> [EXERCISE INSTRUCTIONS]
Every record gets copied exactly, and no picture goes with it.

> [RECORDED INFORMATION]
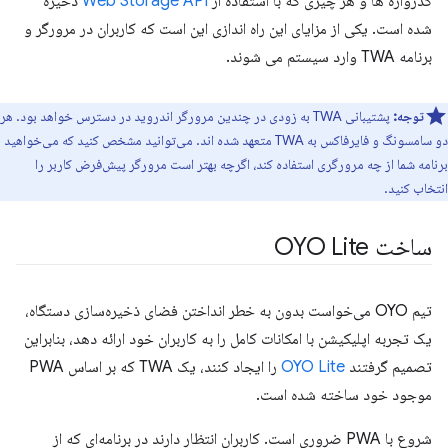
گذرواژه ها و هر چیزی که با استفاده از
Web Storage API
ذخیره
شده است. یکی از مزایای این راه اندازی این است که کاربران در مرورگر و
برنامه TWA وارد سیستم می شوند.
توجه:
پشتیبانی TWA به زودی در چندین مرورگر اندروید در دسترس خواهد بود. هر
دو سامسونگ و فایرفاکس به TWA متعهد شده اند. می‌توانید مشخص کنید که می‌خواهید
برنامه شما از چه مرورگری استفاده کند، اگرچه بهتر است مرورگر پیش‌فرض کاربر را
انتخاب کنید.
ساخت OYO Lite
تیم OYO می‌خواست بدون به خطر انداختن فضای ذخیره‌سازی دستگاه،
یک تجربه اپلیکیشن با امکانات کامل را به کاربران خود ارائه دهد، بنابراین
تصمیم گرفتند
OYO Lite
را ایجاد کنند، یک TWA که بر اساس PWA
موجود خود ساخته شده است.
شروع با PWA ضروری است. کاربران انتظار دارند در برنامه‌ای که از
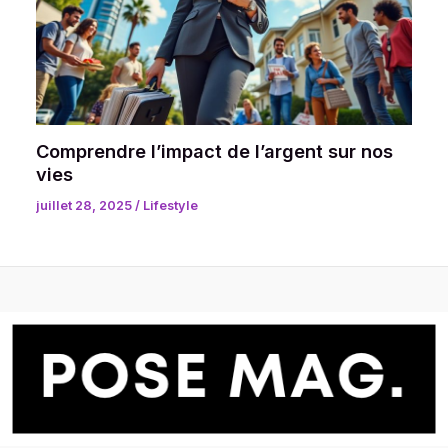
Comprendre l’impact de l’argent sur nos
vies
juillet 28, 2025
/
Lifestyle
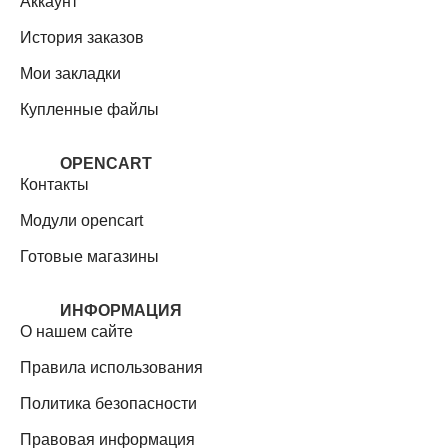
Аккаунт
История заказов
Мои закладки
Купленные файлы
OPENCART
Контакты
Модули opencart
Готовые магазины
ИНФОРМАЦИЯ
О нашем сайте
Правила использования
Политика безопасности
Правовая информация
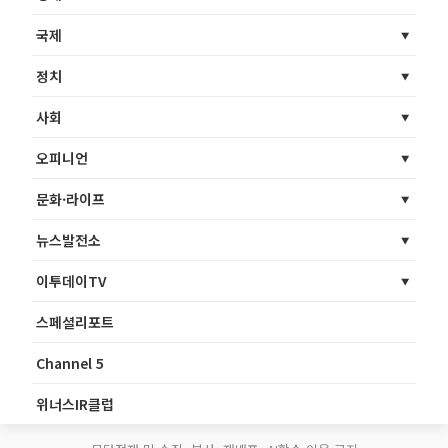
국제
정치
사회
오피니언
문화·라이프
뉴스발전소
이투데이TV
스페셜리포트
Channel 5
위너스IR클럽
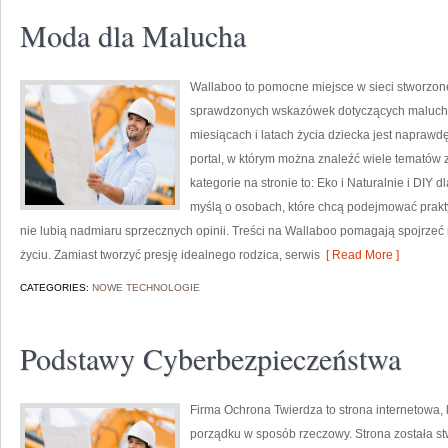
Moda dla Malucha
Wallaboo to pomocne miejsce w sieci stworzone
sprawdzonych wskazówek dotyczących maluchów
miesiącach i latach życia dziecka jest napraw
portal, w którym można znaleźć wiele tematów
kategorie na stronie to: Eko i Naturalnie i DIY
myślą o osobach, które chcą podejmować prakt
nie lubią nadmiaru sprzecznych opinii. Treści na Wallaboo pomagają spojrzeć 
życiu. Zamiast tworzyć presję idealnego rodzica, serwis
[ Read More ]
CATEGORIES:
NOWE TECHNOLOGIE
Podstawy Cyberbezpieczeństwa
Firma Ochrona Twierdza to strona internetowa, 
porządku w sposób rzeczowy. Strona została st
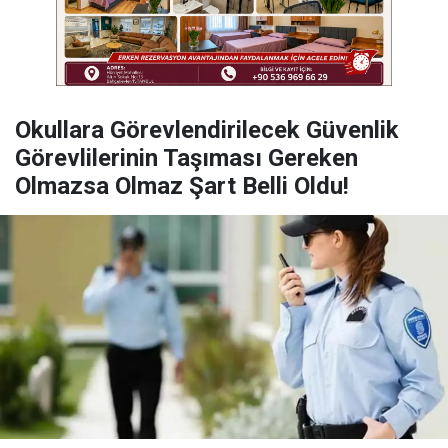
Okullara Görevlendirilecek Güvenlik
Görevlilerinin Taşıması Gereken
Olmazsa Olmaz Şart Belli Oldu!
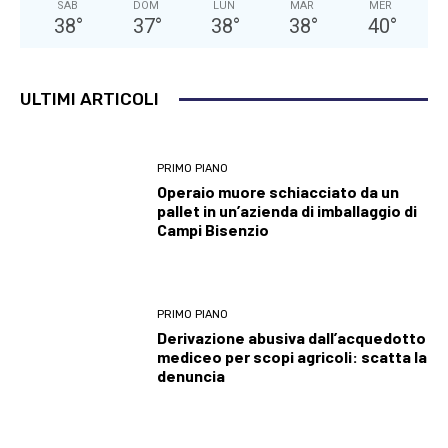
SAB
DOM
LUN
MAR
MER
38
°
37
°
38
°
38
°
40
°
ULTIMI ARTICOLI
PRIMO PIANO
Operaio muore schiacciato da un
pallet in un’azienda di imballaggio di
Campi Bisenzio
PRIMO PIANO
Derivazione abusiva dall’acquedotto
mediceo per scopi agricoli: scatta la
denuncia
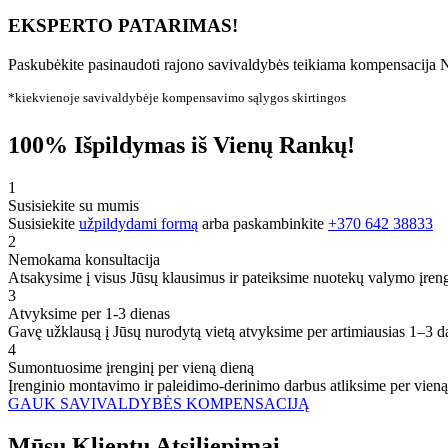
EKSPERTO PATARIMAS!
Paskubėkite pasinaudoti rajono savivaldybės teikiama kompensacija N
*kiekvienoje savivaldybėje kompensavimo sąlygos skirtingos
100% Išpildymas iš Vienų Rankų!
1
Susisiekite su mumis
Susisiekite
užpildydami formą
arba paskambinkite
+370 642 38833
2
Nemokama konsultacija
Atsakysime į visus Jūsų klausimus ir pateiksime nuotekų valymo įren
3
Atvyksime per 1-3 dienas
Gavę užklausą į Jūsų nurodytą vietą atvyksime per artimiausias 1–3 d
4
Sumontuosime įrenginį per vieną dieną
Įrenginio montavimo ir paleidimo-derinimo darbus atliksime per vieną
GAUK SAVIVALDYBĖS KOMPENSACIJĄ
Mūsų
Klientų
Atsiliepimai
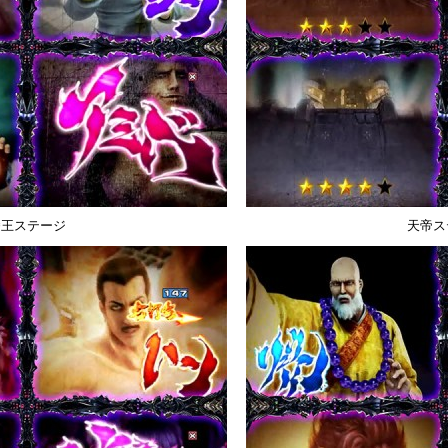
拳王ステージ
天帝ス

> [TASK OUTPUT]
گذرواژه ها و هر چیزی که با استفاده از
Web Storage API
ذخیره
شده است. یکی از مزایای این راه اندازی این است که کاربران در مرورگر و
برنامه TWA وارد سیستم می شوند.
توجه:
پشتیبانی TWA به زودی در چندین مرورگر اندروید در دسترس خواهد بود. هر
دو سامسونگ و فایرفاکس به TWA متعهد شده اند. می‌توانید مشخص کنید که می‌خواهید
برنامه شما از چه مرورگری استفاده کند، اگرچه بهتر است مرورگر پیش‌فرض کاربر را
انتخاب کنید.
ساخت OYO Lite
تیم OYO می‌خواست بدون به خطر انداختن فضای ذخیره‌سازی دستگاه،
یک تجربه اپلیکیشن با امکانات کامل را به کاربران خود ارائه دهد، بنابراین
تصمیم گرفتند
OYO Lite
را ایجاد کنند، یک TWA که بر اساس PWA
موجود خود ساخته شده است.
شروع با PWA ضروری است. کاربران انتظار دارند در برنامه‌ای که از
Comprendre l’impact de l’argent sur nos
vies
juillet 28, 2025
/
Lifestyle
Аккаунт
История заказов
Мои закладки
Купленные файлы
OPENCART
Контакты
Модули opencart
Готовые магазины
ИНФОРМАЦИЯ
О нашем сайте
Правила использования
Политика безопасности
Правовая информация
국제
정치
사회
오피니언
문화·라이프
뉴스발전소
이투데이TV
스페셜리포트
Channel 5
위너스IR클럽
Moda dla Malucha
Wallaboo to pomocne miejsce w sieci stworzone
sprawdzonych wskazówek dotyczących maluchów
miesiącach i latach życia dziecka jest napraw
portal, w którym można znaleźć wiele tematów
kategorie na stronie to: Eko i Naturalnie i DIY
myślą o osobach, które chcą podejmować prakt
nie lubią nadmiaru sprzecznych opinii. Treści na Wallaboo pomagają spojrzeć 
życiu. Zamiast tworzyć presję idealnego rodzica, serwis
[ Read More ]
CATEGORIES:
NOWE TECHNOLOGIE
Podstawy Cyberbezpieczeństwa
Firma Ochrona Twierdza to strona internetowa, 
porządku w sposób rzeczowy. Strona została st
Okullara Görevlendirilecek Güvenlik
Görevlilerinin Taşıması Gereken
Olmazsa Olmaz Şart Belli Oldu!
SAB
DOM
LUN
MAR
MER
38
°
37
°
38
°
38
°
40
°
ULTIMI ARTICOLI
PRIMO PIANO
Operaio muore schiacciato da un
pallet in un’azienda di imballaggio di
Campi Bisenzio
PRIMO PIANO
Derivazione abusiva dall’acquedotto
mediceo per scopi agricoli: scatta la
denuncia
EKSPERTO PATARIMAS!
Paskubėkite pasinaudoti rajono savivaldybės teikiama kompensacija N
*kiekvienoje savivaldybėje kompensavimo sąlygos skirtingos
100% Išpildymas iš Vienų Rankų!
1
Susisiekite su mumis
Susisiekite
užpildydami formą
arba paskambinkite
+370 642 38833
2
Nemokama konsultacija
Atsakysime į visus Jūsų klausimus ir pateiksime nuotekų valymo įren
3
Atvyksime per 1-3 dienas
Gavę užklausą į Jūsų nurodytą vietą atvyksime per artimiausias 1–3 d
4
Sumontuosime įrenginį per vieną dieną
Įrenginio montavimo ir paleidimo-derinimo darbus atliksime per vieną
GAUK SAVIVALDYBĖS KOMPENSACIJĄ
Mūsų
Klientų
Atsiliepimai
拳王ステージ
天帝ス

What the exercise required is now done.